By Barb Sauer
Have you ever seen someone glued to his or her electronic device, and wondered, “Why don’t you go outside? You should get out of the house and go somewhere with your friends.”
Certainly cell phones, pads, and video games can suck people away from socializing and living life through real experiences. I’m beginning to feel they have become one of those “necessary evils of society.”
However, I recently found an occasion where a technology gadget enhanced my social experience. I was having lunch with a close friend, when in walked a man: he looked familiar, but I couldn’t place him. Suddenly, I said, “Oh, my gosh, he looks exactly like that guy.”
My friend looked confused. My look told her I knew she didn’t have E.S.P. Then I tried explaining, “You know, the guy in that Meryl Streep movie. Um, uh, the one with “the dingo ate my baby.” My friend got up to speed, but both of us were still stumped, as we couldn’t recall the name of the movie, let alone the actor. We sat for a while in frustrated silence trying to remember, then I googled it. In a moment, I had a picture to share and we both agreed, yes, he did look exactly like Sam Neill who played the husband, Michael, in A Cry in the Dark.
Thus, weird as it may sound, I’ve come to appreciate that electronic devices can be good tools in social situations, especially when you feel as if you may be suffering from the early onset of dementia. Of course, it does mean you have to remember where you put that smart phone and what buttons to push.
Another example: Ever go on a museum tour with a docent? The added level of insight enriches your visit. Granted, the social interaction with a real person sharing those insights is part of the positive experience. However, what museum can afford that level of personalization? So years ago, museums came up with clunky audiocassette tours. You donned big, uncomfortable head- sets and walked around, always at an extra fee.
Now, many national parks and renowned museums have information apps, for free! A visitor can dial up or scan a QR code––those crazy checkerboard-like black-and-white boxes you see on signs nowadays. Although you don’t get to socialize with the docent, at least you get great information, delivered in a more engaging format than just reading the signage.
A number of years ago, when working at the Paper Discovery Center, I realized this technology came to the Fox Valley. Harold Miller, a board member of both the Paper Discovery Center and Heckrodt Wetland Reserve, was the cross-pollinator. Tracey Koenig, the executive director of Heckrodt, was the early adopter and more than willing to help coach the Paper Discover Center on how to set up an audio tour. For a number of years, people could use their cell phones to listen to more information about plants, animals, and wetlands at Heckrodt, and about the exhibits at Paper Discovery Center. I’m guessing other places in the Valley use this tool too.

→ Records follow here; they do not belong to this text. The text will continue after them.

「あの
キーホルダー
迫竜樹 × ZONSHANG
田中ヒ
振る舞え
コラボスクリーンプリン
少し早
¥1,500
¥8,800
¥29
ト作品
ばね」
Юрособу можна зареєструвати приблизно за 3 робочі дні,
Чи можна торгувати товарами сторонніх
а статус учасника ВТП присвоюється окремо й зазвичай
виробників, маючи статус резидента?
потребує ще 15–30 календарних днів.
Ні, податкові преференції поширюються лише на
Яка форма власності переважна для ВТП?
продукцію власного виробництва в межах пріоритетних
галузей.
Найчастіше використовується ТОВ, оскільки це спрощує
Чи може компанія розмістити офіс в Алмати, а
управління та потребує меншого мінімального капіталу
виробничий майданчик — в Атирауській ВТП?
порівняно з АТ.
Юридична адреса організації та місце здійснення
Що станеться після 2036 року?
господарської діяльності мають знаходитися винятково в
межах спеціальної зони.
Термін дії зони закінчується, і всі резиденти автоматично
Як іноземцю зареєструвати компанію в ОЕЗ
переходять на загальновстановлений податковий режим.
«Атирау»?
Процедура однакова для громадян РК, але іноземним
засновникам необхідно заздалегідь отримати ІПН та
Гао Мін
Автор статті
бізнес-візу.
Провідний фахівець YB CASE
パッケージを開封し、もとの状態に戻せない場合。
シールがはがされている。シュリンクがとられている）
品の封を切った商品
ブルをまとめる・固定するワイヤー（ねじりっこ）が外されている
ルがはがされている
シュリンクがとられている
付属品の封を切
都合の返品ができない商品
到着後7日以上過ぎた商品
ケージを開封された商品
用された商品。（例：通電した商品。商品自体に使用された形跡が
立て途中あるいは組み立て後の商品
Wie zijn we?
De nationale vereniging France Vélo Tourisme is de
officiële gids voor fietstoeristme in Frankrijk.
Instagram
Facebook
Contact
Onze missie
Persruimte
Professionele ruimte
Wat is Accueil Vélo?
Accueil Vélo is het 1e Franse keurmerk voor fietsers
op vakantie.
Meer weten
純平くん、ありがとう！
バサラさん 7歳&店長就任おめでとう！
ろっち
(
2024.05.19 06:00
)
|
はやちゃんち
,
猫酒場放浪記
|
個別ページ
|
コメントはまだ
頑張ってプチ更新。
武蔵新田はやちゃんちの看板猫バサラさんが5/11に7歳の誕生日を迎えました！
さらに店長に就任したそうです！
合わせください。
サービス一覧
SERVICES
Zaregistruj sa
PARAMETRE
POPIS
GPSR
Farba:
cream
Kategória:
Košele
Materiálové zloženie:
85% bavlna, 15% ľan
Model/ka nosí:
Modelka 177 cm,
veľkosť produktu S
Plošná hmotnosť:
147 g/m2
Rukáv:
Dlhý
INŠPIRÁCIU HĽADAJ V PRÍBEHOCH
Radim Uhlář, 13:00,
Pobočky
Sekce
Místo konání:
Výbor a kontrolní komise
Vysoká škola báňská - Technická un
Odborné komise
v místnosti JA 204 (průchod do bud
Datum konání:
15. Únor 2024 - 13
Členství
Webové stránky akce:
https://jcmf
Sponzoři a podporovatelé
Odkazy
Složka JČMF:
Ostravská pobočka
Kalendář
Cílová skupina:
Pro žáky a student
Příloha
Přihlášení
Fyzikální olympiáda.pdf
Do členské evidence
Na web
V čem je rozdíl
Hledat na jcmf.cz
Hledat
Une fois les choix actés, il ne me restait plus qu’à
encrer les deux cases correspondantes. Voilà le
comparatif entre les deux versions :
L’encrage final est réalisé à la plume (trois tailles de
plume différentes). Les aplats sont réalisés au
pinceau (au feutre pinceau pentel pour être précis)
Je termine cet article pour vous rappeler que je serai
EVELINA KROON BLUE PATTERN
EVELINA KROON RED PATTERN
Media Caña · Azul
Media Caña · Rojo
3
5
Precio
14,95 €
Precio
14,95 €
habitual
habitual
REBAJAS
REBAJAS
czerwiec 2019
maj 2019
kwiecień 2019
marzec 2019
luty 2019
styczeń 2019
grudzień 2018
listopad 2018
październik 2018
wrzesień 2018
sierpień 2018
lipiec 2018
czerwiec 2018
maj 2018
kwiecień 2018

Light up the Fox is excited to announce that we’ve added such an “Info App” to this year’s Riverfront Light Display on Water Street in Appleton (Dec 20 – Feb 11 / Thomas Edison’s birthday). And we’ve discovered that catering not only to the basic cell phone but also to the ever-more-popular smart phone makes the tool and technology even better.
The info app lets us share audio recordings telling the story behind the project, the students who built the displays, and how it all connects to Fox River history. With the smart phone technology, we can also share pictures, videos, and related links.
Many of the videos are from River Time, a wonderful, professionally produced video documentary that tells many facets of Fox River history. The volunteer group, VISTA – Volunteers in Service to Appleton, released this video on VHS in 1990. For years it has been part of the curriculum in the Appleton Area School District and beyond. I recall the phone discussion with Gerald Fisher, the executive producer of River Time, when I asked permission to post segments of the video on YouTube so we could reference them in our events and scavenger hunts. He was joyfully excited about sharing the work with more people. VISTA consisted of volunteers with a passion for the Fox River and Appleton history, and a desire to showcase this passion and educate others. One of the video’s narrators, Jack Valacek, was an outstanding volunteer at the Paper Discovery Center; he certainly fit this bill. The more people VISTA’s production can reach, the better.
We hope people have the time to pull away from their electronic devices at home, join friends and family, and wander down to Water St in Appleton to see the masterpiece light displays created by area students. Then we welcome you to enhance your social experience by reconnecting to your technology to learn more about the displays and view photos of the work as it progressed. The Info App will be available until January 20, and if participation is high, we will extend the service throughout the display, until February 11.
If you complete the ‘virtual tour’ of the info app, you’ll find a video of the illuminated skate routine by Fox Valley Figure Skating Club in Feb 2014. We’re happy to partner with them again in our closing celebration, commemorating Thomas Edison’s birthday. The free figure skating exhibition will be on Friday night, February 6, at Jones Park, starting at 6:30. Please consider, once again, unplugging and getting out of the house with your family and friends to join us.